Business First of Louisville - by Terry Boyd

TravelMax International Inc.'s promotional materials claim the company is a "paradigm shift" away from conventional travel agencies to networks of "referring agents" that direct business to a national travel discounter.

Investigators in Kentucky's attorney general's office say the California-based TravelMax is not a shift -- just the shaft. They claim it's a pyramid scheme and that its only real product is the pitch that "sales associates" can make money by recruiting others into the company.

Ultimately, the courts will decide whether TravelMax is the next big entry in multi-level marketing, a legitimate field in which companies such as Michigan-based Amway Corp. sell products through networks of independent agents.

Until then, TravelMax executives will have to add "Offer void in Kentucky" to Section 10 of their brochure.

That section states "as long as you comply with TravelMax International's policies and procedures, you can confidently operate in any state."

Police arrested eight TravelMax agents here Oct. 6 after a Jefferson County Grand Jury indicted them on charges of promoting a pyramid scheme.

Those arrested were William T. Johnson, Emma Johnson, Daniel Callan, Virginia Callan, Arthur Kestler, Patrick D. Murphy, Diane Crutcher, Leon Duke and Kenneth Don McCoy. All are from Louisville except McCoy, whose address is listed as Shelby County, Ky., in court records.

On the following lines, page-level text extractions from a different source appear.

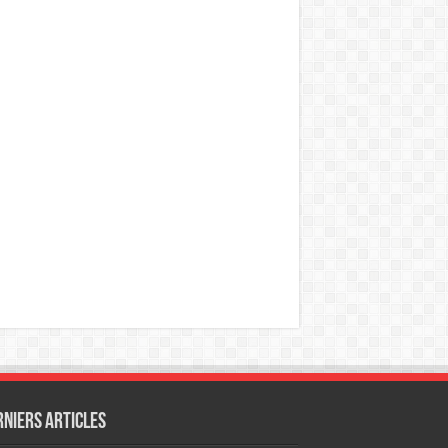
rniers articles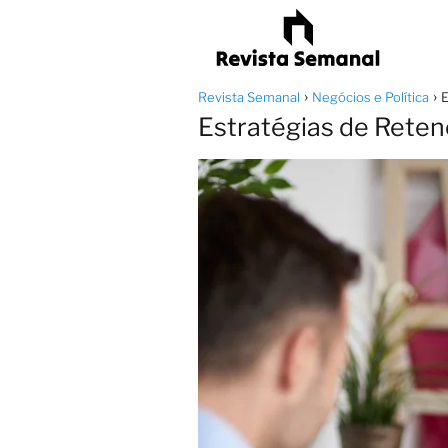
Revista Semanal
Negócios e Política
E
Estratégias de Retenç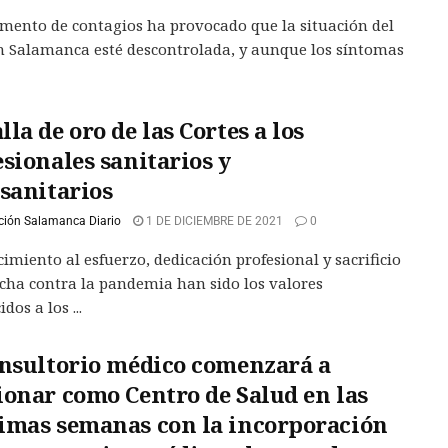
emento de contagios ha provocado que la situación del
n Salamanca esté descontrolada, y aunque los síntomas
la de oro de las Cortes a los
sionales sanitarios y
osanitarios
ción Salamanca Diario
1 DE DICIEMBRE DE 2021
0
imiento al esfuerzo, dedicación profesional y sacrificio
ucha contra la pandemia han sido los valores
dos a los ...
onsultorio médico comenzará a
ionar como Centro de Salud en las
imas semanas con la incorporación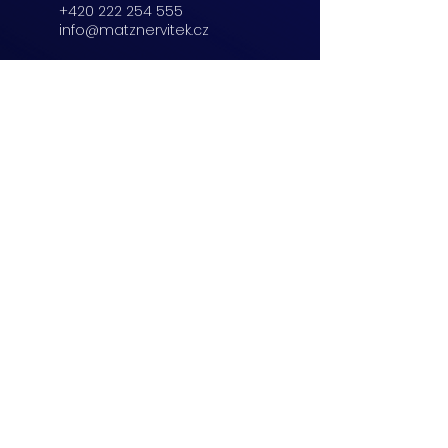
+420 222 254 555
info@matznervitek.cz
Beranových 65,
Praha 9
+420 222 254 555
info@matznervitek.cz
Lipová 28a,
Brno
+420 703 670 803
info@matznervitek.cz
VIS LEGIS
Matzner Tax & Accounting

Murphy and William Johnson are charged separately with failure to register TravelMax as a business. All were released after posting a $50,000 cash bond.

The eight also face civil charges stemming from three TravelMax promotional seminars -- two in August, one in September.

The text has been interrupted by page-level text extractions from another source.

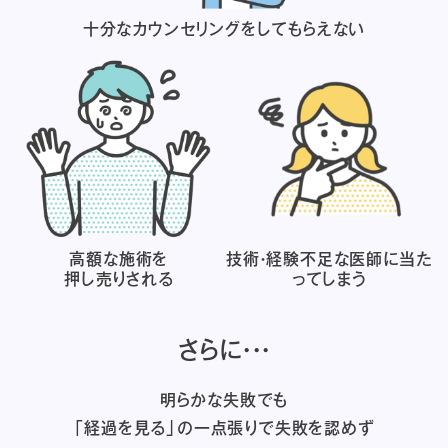
十分なカウンセリングを
してもらえない
高額な施術を
技術・経験不足な医師に
当た
押し売りされる
ってしまう
さらに・・・
明らかな失敗でも
「経過を見る」の一点張りで失敗を認めず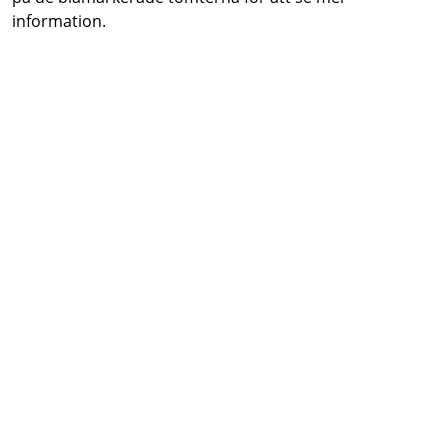
information.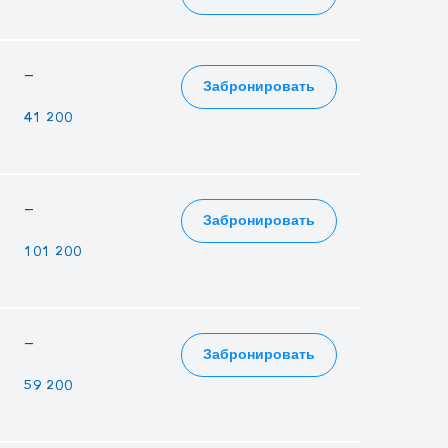
—
—
—
Забронировать
—
—
41 200
—
—
—
Забронировать
—
—
101 200
—
—
—
Забронировать
—
—
59 200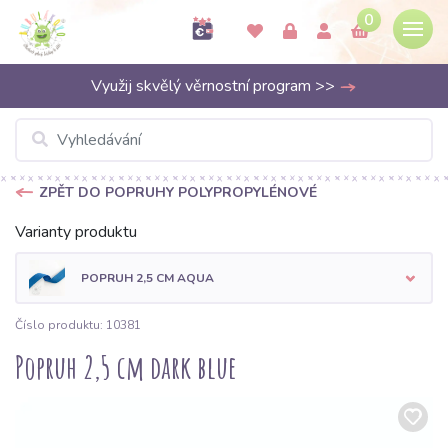
0
Využij skvělý věrnostní program >>
ZPĚT DO POPRUHY POLYPROPYLÉNOVÉ
Varianty produktu
POPRUH 2,5 CM AQUA
Číslo produktu: 10381
Popruh 2,5 cm dark blue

According to the attorney general's suit, the seminars touted a system in which investors pay a fee to become representatives of a company that pays them to induce others to join -- a violation, the suit charges, of the state's pyramid sales statute.

Pre-trial hearings are scheduled Nov. 22 for the civil charges and Dec. 6 for the criminal case.

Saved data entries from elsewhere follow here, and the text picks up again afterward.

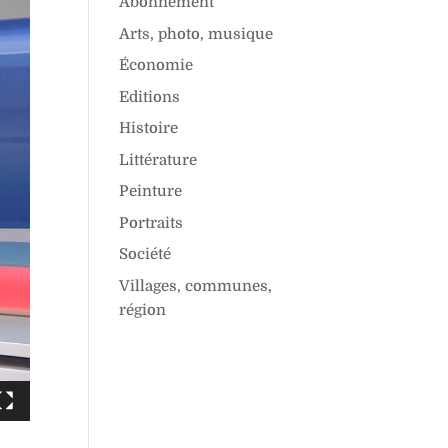
Abonnement
Arts, photo, musique
Économie
Editions
Histoire
Littérature
Peinture
Portraits
Société
Villages, communes,
région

At the time of the arrests, a Louisville judge issued a restraining order halting TravelMax's activity in the state.

Repeated calls to TravelMax's main office in Newport Beach, Calif., were answered by sales agents, who placed the calls on hold and never returned to the line.

Joe Whittle,TravelMax's Louisville attorney, declined to discuss the specifics of the case, citing the pending litigation. But he said company executives believe their Louisville operation does not violate Kentucky laws.

Of those arrested, all either declined to discuss details of their TravelMax activities or did not return telephone calls before Business First's deadline.

William Johnson agreed to comment briefly on the case, saying, "I don't understand why (the arrests) happened." The state attorney general "just has a different opinion than we do" about the legitimacy of TravelMax, he added.

Court documents include lengthy taped transcripts from the recruitment meetings, made by investigators for the attorney general's office. The transcripts indicate that all eight of those indicted took part in TravelMax presentations.

Bill and Emma Johnson, Kestler, McCoy and Duke were quoted in the records as telling potential recruits that each could make $6,750 a week by paying $1,523 for three "business centers," at $495 each, plus $38 in fees and taxes, then recruiting four people under each center to do the same.

Prospects were promised stock in the publicly traded TravelMax, as well as commissions earned by referring customers for travel services, travel discounts and other bonuses, according to court records.

"It was apparent to me that the focus of the program, as explained by the presenters, was on the sales of business centers," stated Kathy Parrish, an investigator for the Louisville office of the attorney general's Division of Consumer Protection.